Menko PMK Muhadjir Effendy ingatkan pengaruh kecurangan orang tua dalam PPDB pada anak

id Berita hari ini,Berita riau terbaru, berita riau antara, PPDB

Menko PMK Muhadjir Effendy ingatkan pengaruh kecurangan orang tua dalam PPDB pada anak

Arsip Foto - Menteri Koordinator Bidang Pembangunan Manusia dan Kebudayaan (Menko PMK) Muhadjir Effendy. (ANTARA/HO-Kemenko PMK/aa)

Jakarta (ANTARA) - Menteri Koordinator Bidang Pembangunan Manusia dan Kebudayaan (Menko PMK) Muhadjir Effendy mengingatkan para orang tua bahwa melakukan kecurangan dalam Penerimaan Peserta Didik Baru (PPDB) sama saja mendidik anak menggunakan cara curang dan tindakan itu akan mempengaruhi perilaku anak.

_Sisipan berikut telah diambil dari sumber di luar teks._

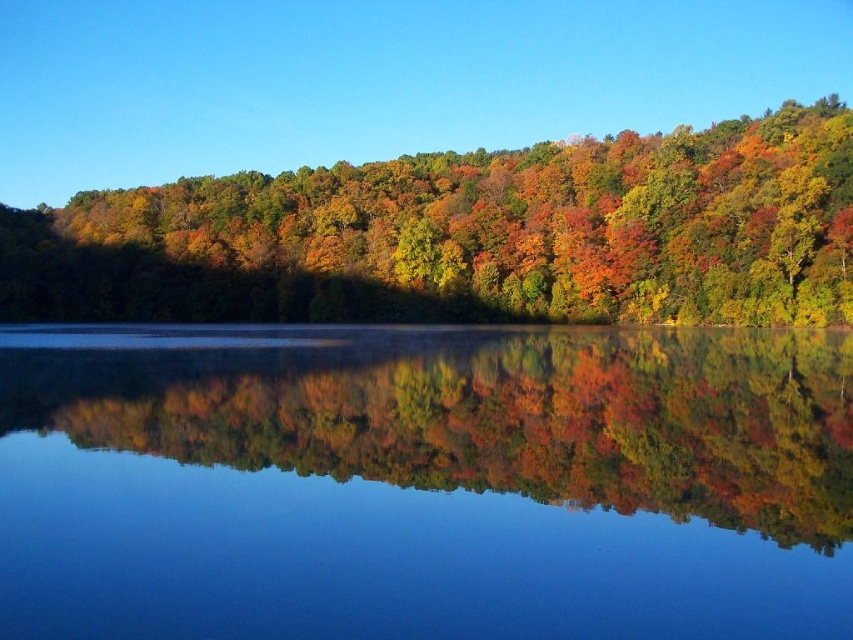 Question: Can you confirm if smooth glass water at center is positioned below autumn leaves at center?

Choices:
 (A) no
 (B) yes

Answer: (B)

Question: Which of the following is the farthest from the observer?

Choices:
 (A) smooth glass water at center
 (B) autumn leaves at center

Answer: (B)

Question: Can you confirm if smooth glass water at center is positioned above autumn leaves at center?

Choices:
 (A) yes
 (B) no

Answer: (B)

Question: Is smooth glass water at center to the left of autumn leaves at center from the viewer's perspective?

Choices:
 (A) yes
 (B) no

Answer: (B)

Question: Which of the following is the farthest from the observer?

Choices:
 (A) (467, 364)
 (B) (265, 220)

Answer: (B) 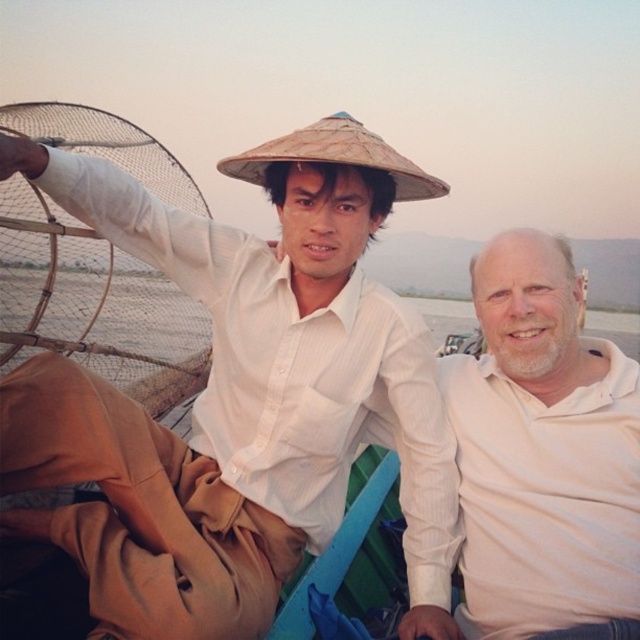 You are a photographer trying to capture a closeup shot of the brown mesh fishing net at left while also including the matte straw hat at upper center in the frame. Given that your camera can only focus on objects within a 5 feet range, will you be able to achieve this shot?

The matte straw hat at upper center is 4.79 feet from the brown mesh fishing net at left. Since the distance between them is within the 5 feet range, you can capture both in focus.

"Mestinya orang tua juga harus menyadari kalau sejak awal anak-anaknya dididik dengan cara yang curang, ya itu jadi calon koruptor itu," kata Muhadjir kepada awak media di lingkungan Istana Kepresidenan Jakarta, Kamis.

Dia menekankan, orang tua punya tanggung jawab pertama dan utama untuk melakukan pendidikan moral pada anak.

"Kalau anaknya sejak awal diajari ketika masuk sekolah pun dengan cara curang, apa yang diharapkan dari anak-anaknya nanti?" kata Muhadjir.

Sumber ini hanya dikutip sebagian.